The two major candidates for the upcoming presidential election, Al Gore and George Bush, promise to reform the current system of education. Many of their goals and methods sound similar; both propose more funding for hiring new teachers and for the construction and modernization of schools. Both talk about increasing educational resources and opportunities. The only significant difference between the plans concerns the issues of federalism and school vouchers.

Gore supports extensive federal involvement in education. He calls for the creation of national standards to measure progress in reading and math in the 4th, 8th, and 12th grades. Gore also plans to test all new teachers based on a national standard.

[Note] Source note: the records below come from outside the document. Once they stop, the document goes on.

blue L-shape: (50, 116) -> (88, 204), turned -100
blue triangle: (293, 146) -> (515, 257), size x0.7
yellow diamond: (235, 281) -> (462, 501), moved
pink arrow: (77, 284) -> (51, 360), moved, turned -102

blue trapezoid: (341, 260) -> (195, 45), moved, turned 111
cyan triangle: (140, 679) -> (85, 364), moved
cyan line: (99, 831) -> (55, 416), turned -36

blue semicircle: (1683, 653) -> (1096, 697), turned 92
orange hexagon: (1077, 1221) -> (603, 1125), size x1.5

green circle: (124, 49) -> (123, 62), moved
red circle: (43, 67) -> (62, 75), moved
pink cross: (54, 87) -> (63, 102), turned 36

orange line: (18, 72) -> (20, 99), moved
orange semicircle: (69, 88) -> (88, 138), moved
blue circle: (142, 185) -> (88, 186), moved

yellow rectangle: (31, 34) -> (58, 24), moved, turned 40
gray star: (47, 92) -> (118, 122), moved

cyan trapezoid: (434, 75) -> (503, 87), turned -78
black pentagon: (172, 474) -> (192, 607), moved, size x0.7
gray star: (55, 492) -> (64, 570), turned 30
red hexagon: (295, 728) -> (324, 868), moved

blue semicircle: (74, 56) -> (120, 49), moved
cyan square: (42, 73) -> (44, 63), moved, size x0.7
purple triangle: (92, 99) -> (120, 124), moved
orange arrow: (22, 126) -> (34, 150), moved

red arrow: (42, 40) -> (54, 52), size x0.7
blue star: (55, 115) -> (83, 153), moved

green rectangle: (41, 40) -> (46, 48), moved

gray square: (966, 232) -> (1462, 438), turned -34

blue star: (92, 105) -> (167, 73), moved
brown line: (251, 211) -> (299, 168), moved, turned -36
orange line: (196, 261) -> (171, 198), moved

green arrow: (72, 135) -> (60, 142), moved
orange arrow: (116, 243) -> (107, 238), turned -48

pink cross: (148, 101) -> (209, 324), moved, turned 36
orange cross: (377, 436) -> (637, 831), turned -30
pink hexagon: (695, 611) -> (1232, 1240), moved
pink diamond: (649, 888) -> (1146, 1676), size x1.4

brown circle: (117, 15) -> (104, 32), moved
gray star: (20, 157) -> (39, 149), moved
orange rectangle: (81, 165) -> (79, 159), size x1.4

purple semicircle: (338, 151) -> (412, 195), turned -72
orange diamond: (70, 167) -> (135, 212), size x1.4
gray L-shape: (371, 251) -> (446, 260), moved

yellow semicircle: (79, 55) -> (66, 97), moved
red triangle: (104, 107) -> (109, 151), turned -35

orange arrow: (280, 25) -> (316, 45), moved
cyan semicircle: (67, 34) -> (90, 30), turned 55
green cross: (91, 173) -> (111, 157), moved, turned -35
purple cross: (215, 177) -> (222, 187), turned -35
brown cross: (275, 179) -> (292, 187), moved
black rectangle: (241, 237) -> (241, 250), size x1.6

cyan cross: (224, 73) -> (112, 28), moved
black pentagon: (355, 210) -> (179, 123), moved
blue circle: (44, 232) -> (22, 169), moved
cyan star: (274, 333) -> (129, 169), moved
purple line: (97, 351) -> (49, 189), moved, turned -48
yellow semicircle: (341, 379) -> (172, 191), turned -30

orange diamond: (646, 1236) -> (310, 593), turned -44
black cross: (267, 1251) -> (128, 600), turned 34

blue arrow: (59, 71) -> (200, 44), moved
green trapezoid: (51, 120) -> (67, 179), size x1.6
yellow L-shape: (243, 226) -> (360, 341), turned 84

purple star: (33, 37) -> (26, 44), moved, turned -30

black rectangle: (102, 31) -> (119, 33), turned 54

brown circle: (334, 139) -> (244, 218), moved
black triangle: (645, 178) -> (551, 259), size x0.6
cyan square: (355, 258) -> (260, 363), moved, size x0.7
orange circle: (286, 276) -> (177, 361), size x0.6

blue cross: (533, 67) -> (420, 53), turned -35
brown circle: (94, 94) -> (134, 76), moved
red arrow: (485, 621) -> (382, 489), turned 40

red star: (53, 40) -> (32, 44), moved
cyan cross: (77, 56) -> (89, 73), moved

Bush, on the other hand, believes that standards and tests should be developed by the states themselves. He wants to restore local control over schools by combining more than 60 federal programs into five, flexible categories. Despite his disdain for big government, Bush advocates requiring state participation in the National Assessment of Educational Progress, a federal program that tests a random sampling of students every two to four years.

The Bush plan supports vouchers as a solution to the degradation of public schools. Under Bush's proposal, failing schools will be given a finite period to improve; if they fail to do so, children of low-income parents will have the option of using their share of federal funds to pay for private schooling.

Gore rejects the concept of vouchers and instead wants to increase choice and competition within the public school system by tripling the number of charter schools. Rather than deny funding to lagging schools, Gore’s solution is to close them down and then reopen them under new administrations. Principals and teachers would be offered incentives of up to $20,000 and $10,000, respectively. Students in failing schools would have the option of after-school instruction or a transfer to another public school.

Financing College

Gore hopes to increase college attendance and graduation rates by making college tuition tax-deductible, giving tax credits and deductions for college savings and keeping interest rates low for student loans. This plan could cost as much as $36 billion. Gore also proposed a National Tuition Savings program which allows families to invest their money in tax-free accounts.

Bush wants to establish a $1.5 billion "College Challenge" grant in which federal funding will cover one-third of state costs to create a merit scholarship program. He also hopes to grant complete tax-exemption to all qualified prepaid and tuition savings plans and extend coverage to independent prepaid tuition plans. The IRS would have to enable families to invest tax-free in them. Bush also proposes to increase the maximum federal Pell Grant available for undergraduate freshmen from $3,300 to $5,100.